Замполит знал: не ладится семейная жизнь и у некоторых других ребят. Городок маленький, все на виду, ничего не скроешь. У одного жена томится без работы, не может устроиться по специальности. У другого никак не поймет, что военная служба — не служба в какой-нибудь конторе: почему поздно приходишь?! У третьего… А ребята молодые, на аэродром приезжают хмурые, издерганные, невыспавшиеся. Далеко ли до беды?! Реактивный истребитель — такая машина, что не прощает даже самых незначительных ошибок. Конечно, только на жен кивать — глупость, и мужья виноваты, однако что-то делать надо. Но что? Ох, если бы знать что…
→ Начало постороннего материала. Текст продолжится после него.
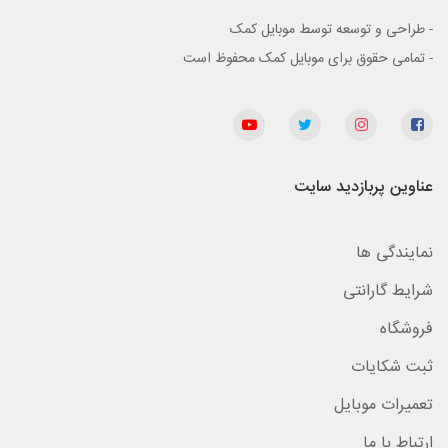
- طراحی و توسعه توسط موبایل کمک
- تمامی حقوق برای موبایل کمک محفوظ است
عناوین پربازدید سایت
نمایندگی ها
شرایط گارانتی
فروشگاه
ثبت شکایات
تعمیرات موبایل
ارتباط با ما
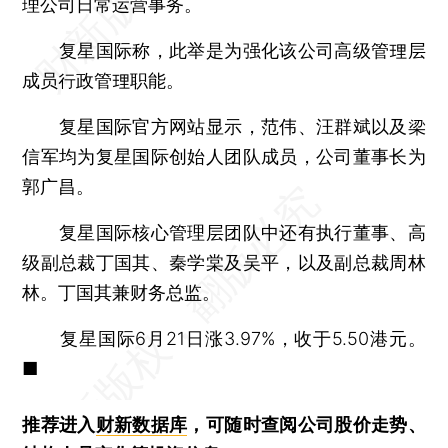
理公司日常运营事务。
复星国际称，此举是为强化该公司高级管理层
成员行政管理职能。
复星国际官方网站显示，范伟、汪群斌以及梁
信军均为复星国际创始人团队成员，公司董事长为
郭广昌。
复星国际核心管理层团队中还有执行董事、高
级副总裁丁国其、秦学棠及吴平，以及副总裁周林
林。丁国其兼财务总监。
复星国际6月21日涨3.97%，收于5.50港元。
■
推荐进入
财新数据库
，可随时查阅公司股价走势、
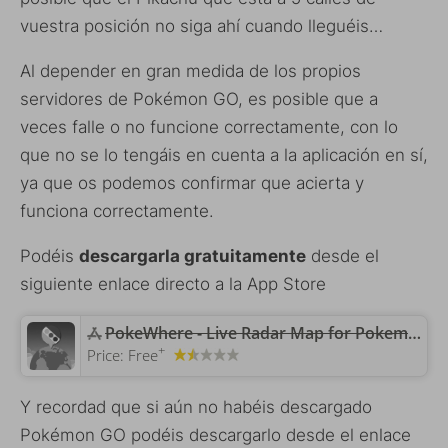
vuestra posición no siga ahí cuando lleguéis…
Al depender en gran medida de los propios
servidores de Pokémon GO, es posible que a
veces falle o no funcione correctamente, con lo
que no se lo tengáis en cuenta a la aplicación en sí,
ya que os podemos confirmar que acierta y
funciona correctamente.
Podéis
descargarla gratuitamente
desde el
siguiente enlace directo a la App Store
PokeWhere - Live Radar Map for Pokemon GO
+
Price:
Free
Y recordad que si aún no habéis descargado
Pokémon GO podéis descargarlo desde el enlace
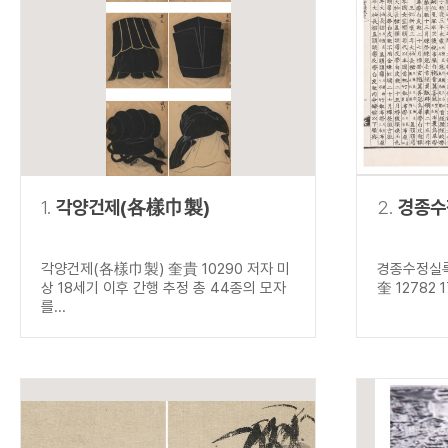
연산자
사용 예
“정조”와 “정약
AND
정조 AND 정약용
색
OR
정조 OR 정약용
“정조” 또는 “정
“정조”가 나온 후
NOT
정조 NOT 정약용
료를 검색
동시에 여러 개의 연산자를 사용할 수 있습니다.
1.
각양건제(各樣巾製)
2.
경종수
각양건제(各樣巾製) 奎貴 10290 저자 미
경종수정실록
상 18세기 이후 간행 추정 총 44종의 모자
奎 12782 
를...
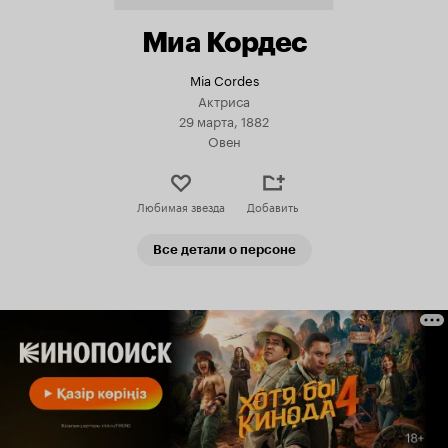
Миа Кордес
Mia Cordes
Актриса
29 марта, 1882
Овен
Любимая звезда
Добавить
Все детали о персоне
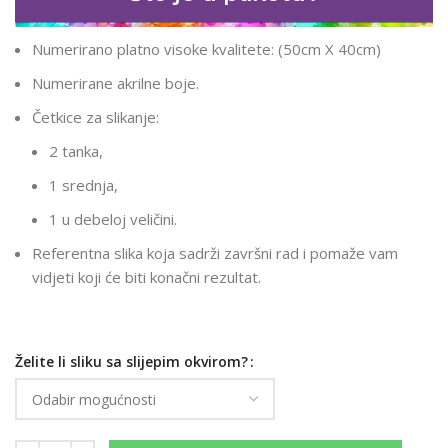
Numerirano platno visoke kvalitete: (50cm X 40cm)
Numerirane akrilne boje.
Četkice za slikanje:
2 tanka,
1 srednja,
1 u debeloj veličini.
Referentna slika koja sadrži završni rad i pomaže vam
vidjeti koji će biti konačni rezultat.
Želite li sliku sa slijepim okvirom?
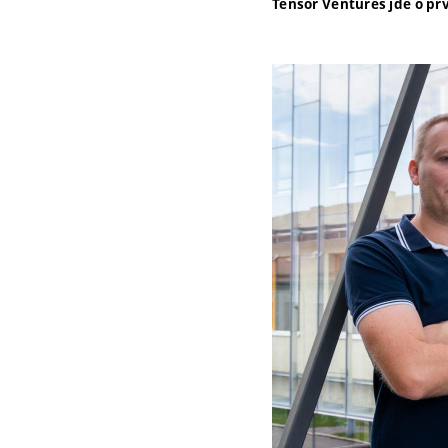
Tensor Ventures jde o pr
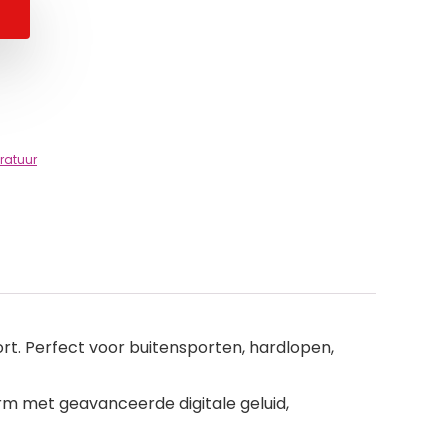
ratuur
. Perfect voor buitensporten, hardlopen,
rm met geavanceerde digitale geluid,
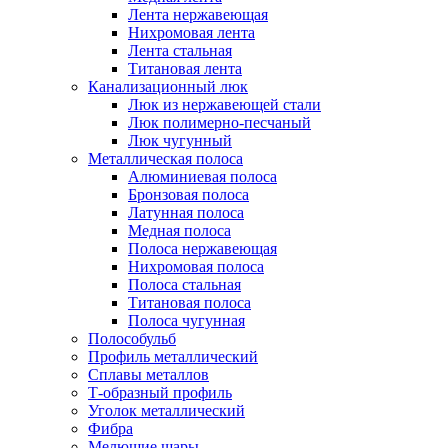
Лента нержавеющая
Нихромовая лента
Лента стальная
Титановая лента
Канализационный люк
Люк из нержавеющей стали
Люк полимерно-песчаный
Люк чугунный
Металлическая полоса
Алюминиевая полоса
Бронзовая полоса
Латунная полоса
Медная полоса
Полоса нержавеющая
Нихромовая полоса
Полоса стальная
Титановая полоса
Полоса чугунная
Полособульб
Профиль металлический
Сплавы металлов
Т-образный профиль
Уголок металлический
Фибра
Мелющие шары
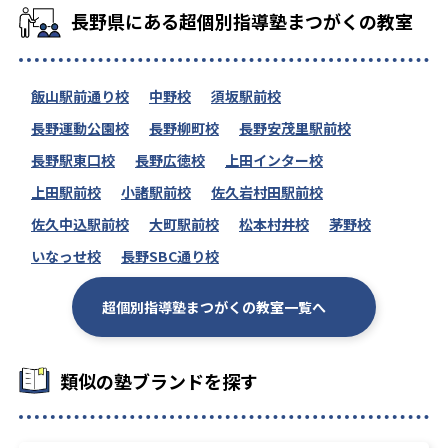
長野県にある超個別指導塾まつがくの教室
飯山駅前通り校
中野校
須坂駅前校
長野運動公園校
長野柳町校
長野安茂里駅前校
長野駅東口校
長野広徳校
上田インター校
上田駅前校
小諸駅前校
佐久岩村田駅前校
佐久中込駅前校
大町駅前校
松本村井校
茅野校
いなっせ校
長野SBC通り校
超個別指導塾まつがくの教室一覧へ
類似の塾ブランドを探す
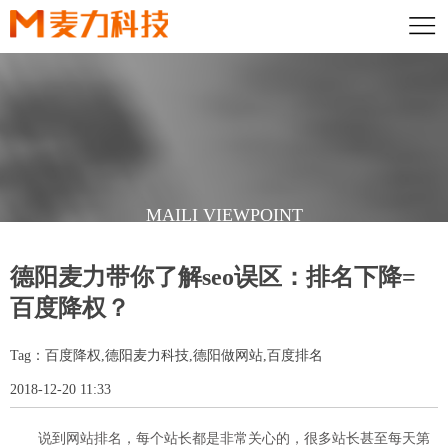
MAILI VIEWPOINT
麦力深知借助策略制造优秀品牌之道，摒弃了大多数设计公司毫无目
德阳麦力带你了解seo误区：排名下降=
的地为设计而设计的做法
在专业策略指导下，从客户需求出发，使设计有的放矢
百度降权？
Tag：百度降权,德阳麦力科技,德阳做网站,百度排名
2018-12-20 11:33
说到网站排名，每个站长都是非常关心的，很多站长甚至每天第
Северин решил собрать женщин и сводить их на аэродром. Что они знают о работе своих мужей? Да почти ничего. Это ведь на первый взгляд и не работа даже — летать. Не на себе же самолет возят. Нажимают на кнопки, поворачивают ручки — работа!
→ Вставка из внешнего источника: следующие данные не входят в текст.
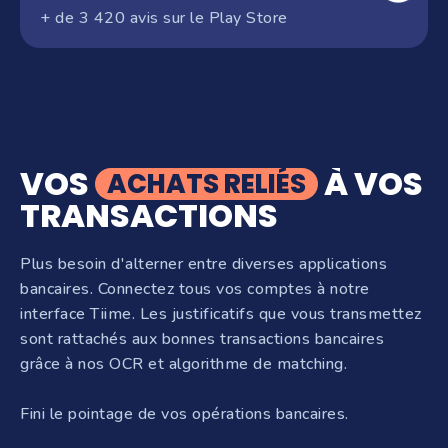
+ de 3 420 avis sur le Play Store
VOS
À VOS
ACHATS RELIÉS
TRANSACTIONS
Plus besoin d'alterner entre diverses applications
bancaires. Connectez tous vos comptes à notre
interface Tiime. Les justificatifs que vous transmettez
sont rattachés aux bonnes transactions bancaires
grâce à nos OCR et algorithme de matching.
Fini le pointage de vos opérations bancaires.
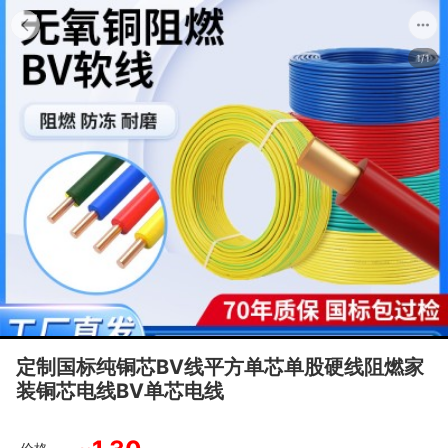
1/1
定制国标纯铜芯BV线平方单芯单股硬线阻燃家
装铜芯电线BV单芯电线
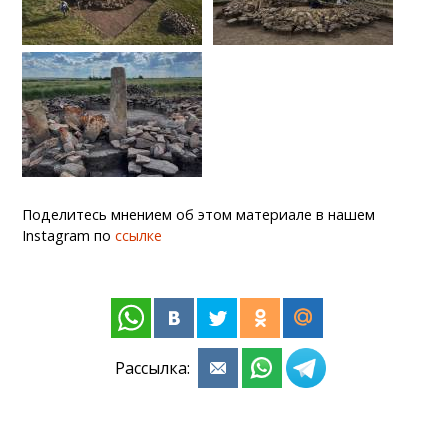
Поделитесь мнением об этом материале в нашем
Instagram по
ссылке
Рассылка:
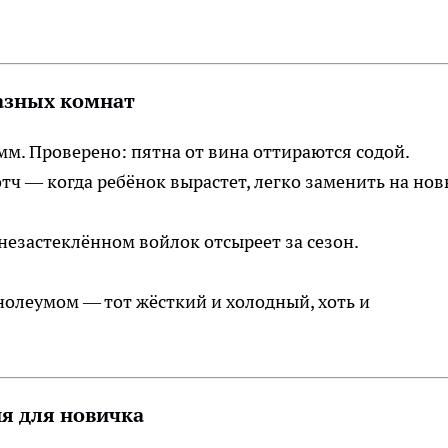
разных комнат
мм. Проверено: пятна от вина оттираются содой.
тч — когда ребёнок вырастет, легко заменить на но
 незастеклённом войлок отсыреет за сезон.
олеумом — тот жёсткий и холодный, хоть и
я для новичка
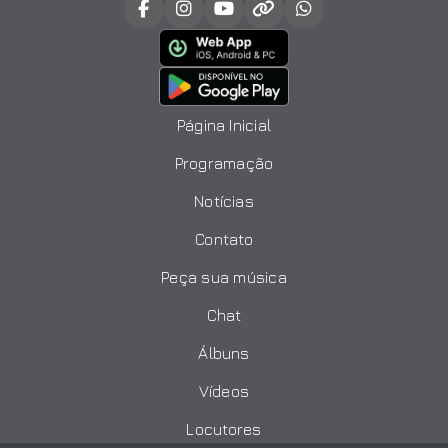
Página Inicial
Programação
Notícias
Contato
Peça sua música
Chat
Álbuns
Vídeos
Locutores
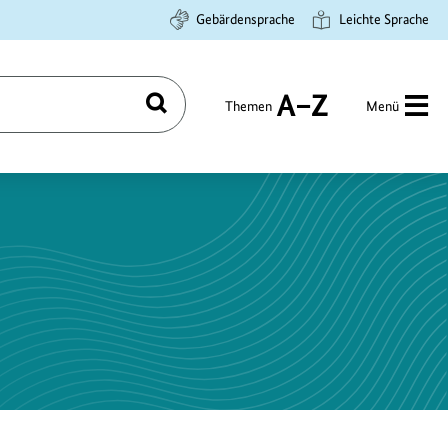
Gebärdensprache
Leichte Sprache
Themen
Menü
Suchen
A
bis
Z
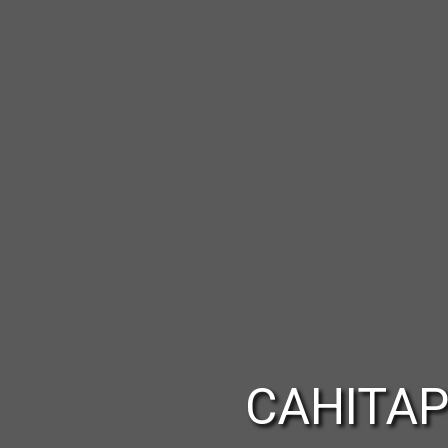
САНІТА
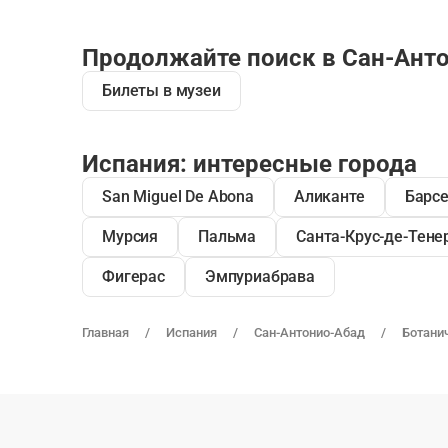
Продолжайте поиск в Сан-Ант
Билеты в музеи
Испания: интересные города
San Miguel De Abona
Аликанте
Барс
Мурсия
Пальма
Санта-Крус-де-Тене
Фигерас
Эмпуриабрава
Главная
Испания
Сан-Антонио-Абад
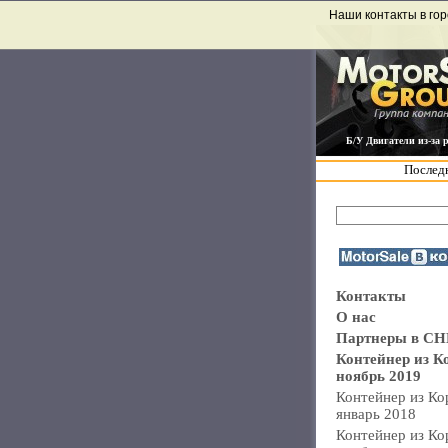
Наши контакты в гор
Б/У Двигатели из-за 
Последн
Контакты
О нас
Партнеры в СН
Контейнер из К
ноябрь 2019
Контейнер из Ко
январь 2018
Контейнер из Ко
Надя, узнав о собрании женщин, идти наотрез отказалась.
— Чего я там не видела?
— Нет, ты пойдешь! — угрюмо сказал Николай. — Я Северину обещал.
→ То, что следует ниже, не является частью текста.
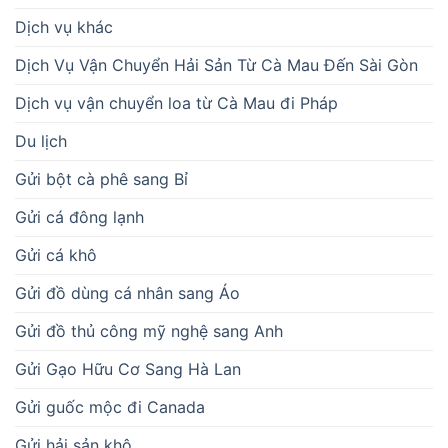
Dịch vụ khác
Dịch Vụ Vận Chuyển Hải Sản Từ Cà Mau Đến Sài Gòn
Dịch vụ vận chuyển loa từ Cà Mau đi Pháp
Du lịch
Gửi bột cà phê sang Bỉ
Gửi cá đông lạnh
Gửi cá khô
Gửi đồ dùng cá nhân sang Áo
Gửi đồ thủ công mỹ nghệ sang Anh
Gửi Gạo Hữu Cơ Sang Hà Lan
Gửi guốc mộc đi Canada
Gửi hải sản khô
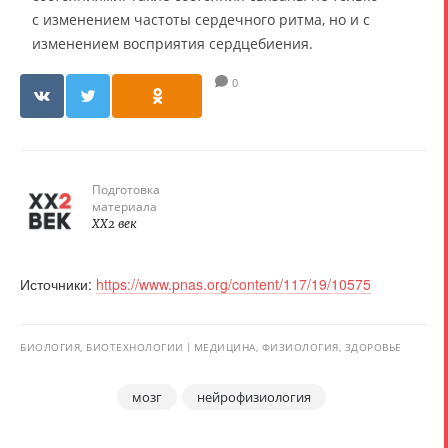
с изменением частоты сердечного ритма, но и с
изменением восприятия сердцебиения.
0
Подготовка
материала
XX2 век
Источники:
https://www.pnas.org/content/117/19/10575
БИОЛОГИЯ, БИОТЕХНОЛОГИИ
МЕДИЦИНА, ФИЗИОЛОГИЯ, ЗДОРОВЬЕ
мозг
нейрофизиология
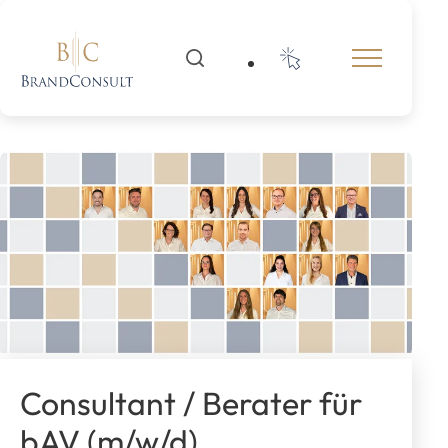
Consultant / Berater für
bAV (m/w/d)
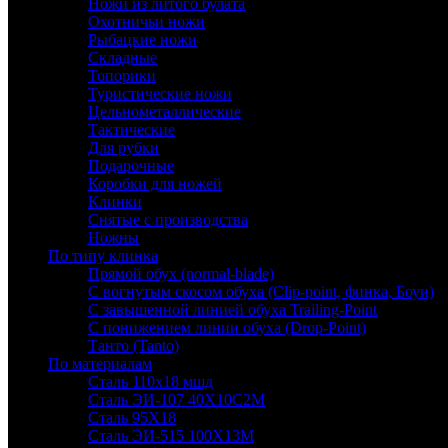
Ножи из литого булата
Охотничьи ножи
Рыбацкие ножи
Складные
Топорики
Туристические ножи
Цельнометаллические
Тактические
Для рубки
Подарочные
Коробки для ножей
Клинки
Снятые с производства
Ножны
По типу клинка
Прямой обух (normal-blade)
С вогнутым скосом обуха (Clip-point, финка, Боуи)
С завышенной линией обуха Trailing-Point
С понижением линии обуха (Drop-Point)
Танто (Tanto)
По материалам
Сталь 110х18 мшд
Сталь ЭИ-107 40Х10С2М
Сталь 95Х18
Сталь ЭИ-515 100Х13М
— Я не военнослужащая, и мне никто не прикажет!
— За руку отведу!
— Ах вот как! Принципиально не пойду.
После долгих препирательств, ссор и слез Надя сдалась: принарядилась, накрасила губы и отправилась в клуб.
Женщины встретили ее шумно, дружелюбно, здоровались, спрашивали о фильмах, в которых она снимается, приглашали принять участие в новом спектакле. Надя не обещала и не отказывала — скучала. Собрание… «Женщина и безопасность полетов» — обалдеть можно.
Подъехал автобус. Из него вышел Северин, показал на открытую дверь:
— Прошу.
— А собрание? — с недоумением спросила председатель женсовета.
— Будет и собрание, — весело ответил Северин, присаживаясь рядом с Надей. — Только чуть позже.
Пока ехали на аэродром, он расспрашивал Надю о житье-бытье. Она отвечала односложно, неохотно, смотрела в окно. Наверное, Генка с Лидой ему пожаловались — реагирует. Господи, как смешно и… грустно! Еще один опекун. Все знают, как мне жить, одна я почему-то ничего не знаю. Надоело, нужно быстрее уезжать».
Автобус прошуршал по взлетной полосе и остановился у крайнего истребителя. Женщины дружно выпорхнули на бетонку, окружили замполита и, перешептываясь, направились к самолету. Лида Васеева и Надя шли вместе. Из-за хвоста истребителя появился командир второй эскадрильи Сергей Редников. Широко улыбаясь, вскинул к козырьку руку.
— Новое пополнение? Очень рад. Так вот, милые дамы, на этих керосинках мы и летаем. Ежели интересуетесь, могу рассказать и показать.
«Милые дамы» заинтересовались. Редников приосанился — ну чем не профессор! — и начал рассказывать о конструкции самолета, двигателе, заправке топливом. Затем попросил Надю подняться в кабину и усадил в катапультное кресло. Вместе с Севериным и техником Муромяном помог женщинам встать на приставные лесенки-стремянки, на крылья, чтобы лучше было видно. Несметное количество приборов, кранов, выключателей, кнопок привело зрителей в изумление.